+++ DATA EXCERPTS +++

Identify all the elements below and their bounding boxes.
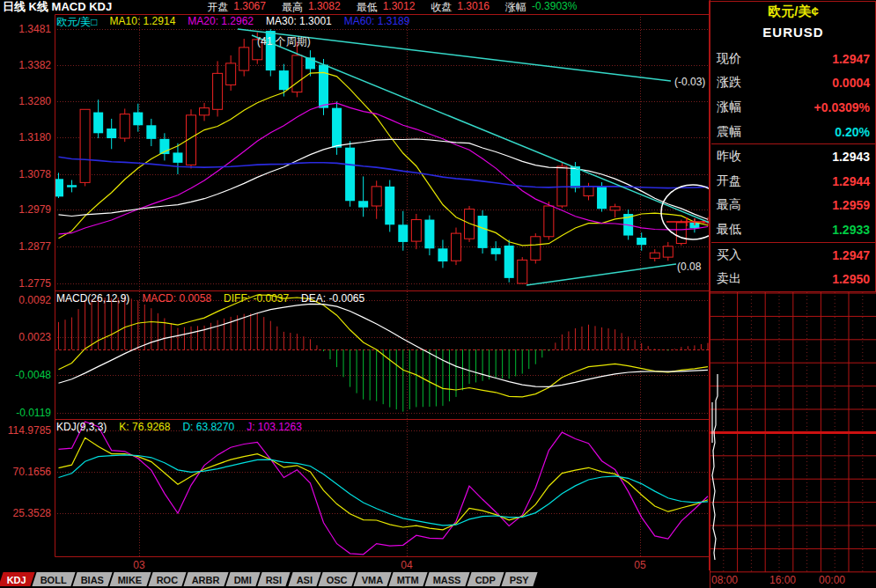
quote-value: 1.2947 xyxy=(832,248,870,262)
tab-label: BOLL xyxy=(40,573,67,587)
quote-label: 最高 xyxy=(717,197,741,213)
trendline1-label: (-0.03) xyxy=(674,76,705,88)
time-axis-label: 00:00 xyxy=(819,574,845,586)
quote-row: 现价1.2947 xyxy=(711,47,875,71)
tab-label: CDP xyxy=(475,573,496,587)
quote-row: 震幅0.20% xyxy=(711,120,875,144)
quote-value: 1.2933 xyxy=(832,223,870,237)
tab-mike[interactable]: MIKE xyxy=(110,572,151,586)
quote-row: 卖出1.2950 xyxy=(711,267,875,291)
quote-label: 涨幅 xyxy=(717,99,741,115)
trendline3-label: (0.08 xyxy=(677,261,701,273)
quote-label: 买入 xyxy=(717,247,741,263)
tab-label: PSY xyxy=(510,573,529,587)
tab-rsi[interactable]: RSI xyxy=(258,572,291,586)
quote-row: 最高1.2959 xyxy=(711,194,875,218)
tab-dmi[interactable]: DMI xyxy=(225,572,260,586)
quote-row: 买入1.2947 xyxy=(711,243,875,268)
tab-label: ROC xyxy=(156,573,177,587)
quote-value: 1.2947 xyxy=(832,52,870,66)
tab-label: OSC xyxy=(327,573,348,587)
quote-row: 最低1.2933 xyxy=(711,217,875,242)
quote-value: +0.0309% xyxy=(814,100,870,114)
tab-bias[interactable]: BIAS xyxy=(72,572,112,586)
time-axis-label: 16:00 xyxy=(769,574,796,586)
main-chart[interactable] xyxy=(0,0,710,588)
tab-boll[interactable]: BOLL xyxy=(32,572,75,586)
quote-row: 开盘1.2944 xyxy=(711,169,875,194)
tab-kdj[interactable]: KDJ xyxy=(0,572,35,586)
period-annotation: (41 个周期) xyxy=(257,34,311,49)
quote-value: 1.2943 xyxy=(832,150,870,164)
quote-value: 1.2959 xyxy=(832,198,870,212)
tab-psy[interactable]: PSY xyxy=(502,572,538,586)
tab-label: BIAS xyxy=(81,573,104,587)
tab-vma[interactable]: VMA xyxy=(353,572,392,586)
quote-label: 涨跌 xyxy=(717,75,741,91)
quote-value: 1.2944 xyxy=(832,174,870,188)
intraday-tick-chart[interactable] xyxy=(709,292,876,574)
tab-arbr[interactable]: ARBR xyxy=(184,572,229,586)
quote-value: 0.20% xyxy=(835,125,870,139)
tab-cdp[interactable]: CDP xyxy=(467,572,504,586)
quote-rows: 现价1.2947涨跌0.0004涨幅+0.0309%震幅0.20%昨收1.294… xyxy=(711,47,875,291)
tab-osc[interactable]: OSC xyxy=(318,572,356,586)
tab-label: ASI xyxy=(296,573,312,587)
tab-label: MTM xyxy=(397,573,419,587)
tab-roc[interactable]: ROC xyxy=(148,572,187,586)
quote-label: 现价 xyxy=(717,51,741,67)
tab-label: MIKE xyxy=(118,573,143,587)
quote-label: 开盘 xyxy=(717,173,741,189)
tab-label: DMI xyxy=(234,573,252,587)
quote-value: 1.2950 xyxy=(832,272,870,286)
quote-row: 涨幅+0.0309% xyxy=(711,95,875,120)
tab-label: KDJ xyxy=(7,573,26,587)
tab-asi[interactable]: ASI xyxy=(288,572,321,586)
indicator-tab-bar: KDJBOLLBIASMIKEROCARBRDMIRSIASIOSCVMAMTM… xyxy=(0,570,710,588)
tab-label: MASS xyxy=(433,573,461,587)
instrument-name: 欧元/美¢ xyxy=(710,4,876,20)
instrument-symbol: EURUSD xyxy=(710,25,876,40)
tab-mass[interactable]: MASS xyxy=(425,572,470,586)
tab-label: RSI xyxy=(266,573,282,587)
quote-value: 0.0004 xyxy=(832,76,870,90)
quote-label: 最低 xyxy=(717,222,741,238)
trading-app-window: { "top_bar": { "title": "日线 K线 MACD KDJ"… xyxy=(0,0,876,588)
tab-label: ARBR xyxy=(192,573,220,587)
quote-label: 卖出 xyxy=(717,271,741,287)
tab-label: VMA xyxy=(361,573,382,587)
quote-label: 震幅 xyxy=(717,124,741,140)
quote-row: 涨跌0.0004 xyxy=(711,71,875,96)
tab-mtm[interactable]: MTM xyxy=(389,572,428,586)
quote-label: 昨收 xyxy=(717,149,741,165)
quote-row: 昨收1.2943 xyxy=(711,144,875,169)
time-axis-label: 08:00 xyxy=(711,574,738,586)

+++

• _DIRECTIONS_:
Please give the records again word for word, omitting all images.

• _YOUR RESPONSE_:
Identify all the elements below and their bounding boxes.
quote-value: 1.2947 xyxy=(832,248,870,262)
tab-label: BOLL xyxy=(40,573,67,587)
quote-label: 最高 xyxy=(717,197,741,213)
trendline1-label: (-0.03) xyxy=(674,76,705,88)
time-axis-label: 00:00 xyxy=(819,574,845,586)
quote-row: 现价1.2947 xyxy=(711,47,875,71)
tab-label: CDP xyxy=(475,573,496,587)
quote-row: 震幅0.20% xyxy=(711,120,875,144)
quote-value: 1.2933 xyxy=(832,223,870,237)
tab-mike[interactable]: MIKE xyxy=(110,572,151,586)
quote-row: 卖出1.2950 xyxy=(711,267,875,291)
quote-label: 涨幅 xyxy=(717,99,741,115)
trendline3-label: (0.08 xyxy=(677,261,701,273)
quote-label: 买入 xyxy=(717,247,741,263)
tab-label: PSY xyxy=(510,573,529,587)
tab-rsi[interactable]: RSI xyxy=(258,572,291,586)
quote-row: 最高1.2959 xyxy=(711,194,875,218)
tab-dmi[interactable]: DMI xyxy=(225,572,260,586)
quote-row: 买入1.2947 xyxy=(711,243,875,268)
tab-label: ROC xyxy=(156,573,177,587)
quote-value: 1.2947 xyxy=(832,52,870,66)
tab-label: OSC xyxy=(327,573,348,587)
quote-row: 最低1.2933 xyxy=(711,217,875,242)
quote-value: +0.0309% xyxy=(814,100,870,114)
tab-bias[interactable]: BIAS xyxy=(72,572,112,586)
time-axis-label: 16:00 xyxy=(769,574,796,586)
main-chart[interactable] xyxy=(0,0,710,588)
tab-boll[interactable]: BOLL xyxy=(32,572,75,586)
quote-row: 开盘1.2944 xyxy=(711,169,875,194)
tab-kdj[interactable]: KDJ xyxy=(0,572,35,586)
period-annotation: (41 个周期) xyxy=(257,34,311,49)
quote-value: 1.2943 xyxy=(832,150,870,164)
quote-value: 1.2959 xyxy=(832,198,870,212)
tab-psy[interactable]: PSY xyxy=(502,572,538,586)
tab-label: BIAS xyxy=(81,573,104,587)
tab-vma[interactable]: VMA xyxy=(353,572,392,586)
quote-label: 涨跌 xyxy=(717,75,741,91)
quote-value: 1.2944 xyxy=(832,174,870,188)
intraday-tick-chart[interactable] xyxy=(709,292,876,574)
tab-arbr[interactable]: ARBR xyxy=(184,572,229,586)
quote-value: 0.20% xyxy=(835,125,870,139)
tab-cdp[interactable]: CDP xyxy=(467,572,504,586)
quote-rows: 现价1.2947涨跌0.0004涨幅+0.0309%震幅0.20%昨收1.294… xyxy=(711,47,875,291)
tab-osc[interactable]: OSC xyxy=(318,572,356,586)
tab-label: ASI xyxy=(296,573,312,587)
tab-label: MTM xyxy=(397,573,419,587)
tab-roc[interactable]: ROC xyxy=(148,572,187,586)
quote-label: 现价 xyxy=(717,51,741,67)
tab-label: MIKE xyxy=(118,573,143,587)
quote-label: 开盘 xyxy=(717,173,741,189)
tab-label: DMI xyxy=(234,573,252,587)
quote-value: 1.2950 xyxy=(832,272,870,286)
quote-row: 涨幅+0.0309% xyxy=(711,95,875,120)
tab-label: KDJ xyxy=(7,573,26,587)
tab-asi[interactable]: ASI xyxy=(288,572,321,586)
indicator-tab-bar: KDJBOLLBIASMIKEROCARBRDMIRSIASIOSCVMAMTM… xyxy=(0,570,710,588)
tab-label: MASS xyxy=(433,573,461,587)
instrument-name: 欧元/美¢ xyxy=(710,4,876,20)
instrument-symbol: EURUSD xyxy=(710,25,876,40)
tab-mass[interactable]: MASS xyxy=(425,572,470,586)
tab-label: RSI xyxy=(266,573,282,587)
quote-value: 0.0004 xyxy=(832,76,870,90)
quote-label: 最低 xyxy=(717,222,741,238)
trading-app-window: { "top_bar": { "title": "日线 K线 MACD KDJ"… xyxy=(0,0,876,588)
tab-label: ARBR xyxy=(192,573,220,587)
quote-label: 卖出 xyxy=(717,271,741,287)
tab-label: VMA xyxy=(361,573,382,587)
quote-label: 震幅 xyxy=(717,124,741,140)
quote-row: 涨跌0.0004 xyxy=(711,71,875,96)
tab-mtm[interactable]: MTM xyxy=(389,572,428,586)
quote-label: 昨收 xyxy=(717,149,741,165)
quote-row: 昨收1.2943 xyxy=(711,144,875,169)
time-axis-label: 08:00 xyxy=(711,574,738,586)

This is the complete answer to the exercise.